**Problem details**
All that is needed is the line containing "Вт апр 15, 2008 4:14 pm" and the lines after it to the end of the material, written out exactly, pictures left aside.
START Materials provided
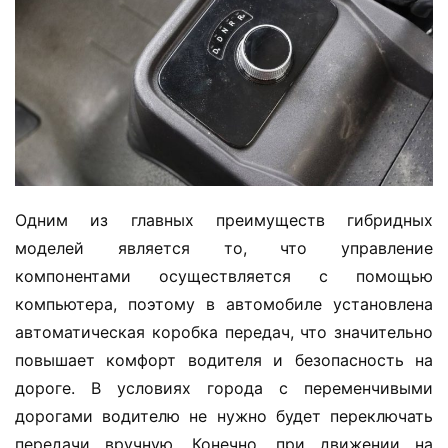
Одним из главных преимуществ гибридных 
моделей является то, что управление 
компонентами осуществляется с помощью 
компьютера, поэтому в автомобиле установлена 
автоматическая коробка передач, что значительно 
повышает комфорт водителя и безопасность на 
дороге. В условиях города с переменчивыми 
дорогами водителю не нужно будет переключать 
передачи вручную. Конечно, при движении на 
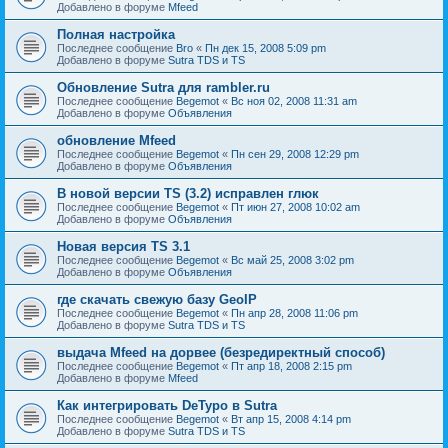
Добавлено в форуме
Mfeed
Полная настройка
Последнее сообщение
Bro
«
Пн дек 15, 2008 5:09 pm
Добавлено в форуме
Sutra TDS и TS
Обновление Sutra для rambler.ru
Последнее сообщение
Begemot
«
Вс ноя 02, 2008 11:31 am
Добавлено в форуме
Объявления
обновление Mfeed
Последнее сообщение
Begemot
«
Пн сен 29, 2008 12:29 pm
Добавлено в форуме
Объявления
В новой версии TS (3.2) исправлен глюк
Последнее сообщение
Begemot
«
Пт июн 27, 2008 10:02 am
Добавлено в форуме
Объявления
Новая версия TS 3.1
Последнее сообщение
Begemot
«
Вс май 25, 2008 3:02 pm
Добавлено в форуме
Объявления
где скачать свежую базу GeoIP
Последнее сообщение
Begemot
«
Пн апр 28, 2008 11:06 pm
Добавлено в форуме
Sutra TDS и TS
выдача Mfeed на дорвее (безредиректный способ)
Последнее сообщение
Begemot
«
Пт апр 18, 2008 2:15 pm
Добавлено в форуме
Mfeed
Как интегрировать DeTypo в Sutra
Последнее сообщение
Begemot
«
Вт апр 15, 2008 4:14 pm
Добавлено в форуме
Sutra TDS и TS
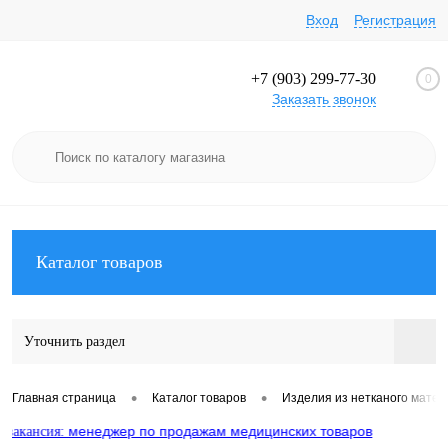
Вход
Регистрация
+7 (903) 299-77-30
0
Заказать звонок
Каталог товаров
Уточнить раздел
•
•
Главная страница
Каталог товаров
Изделия из нетканого мате
менеджер по продажам медицинских товаров
нсия:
END Materials provided
**Written answer**
Вт апр 15, 2008 4:14 pm
Добавлено в форуме
Sutra TDS и TS
Вход
Регистрация
+7 (903) 299-77-30
0
Заказать звонок
Каталог товаров
Уточнить раздел
•
•
Главная страница
Каталог товаров
Изделия из нетканого мате
менеджер по продажам медицинских товаров
нсия:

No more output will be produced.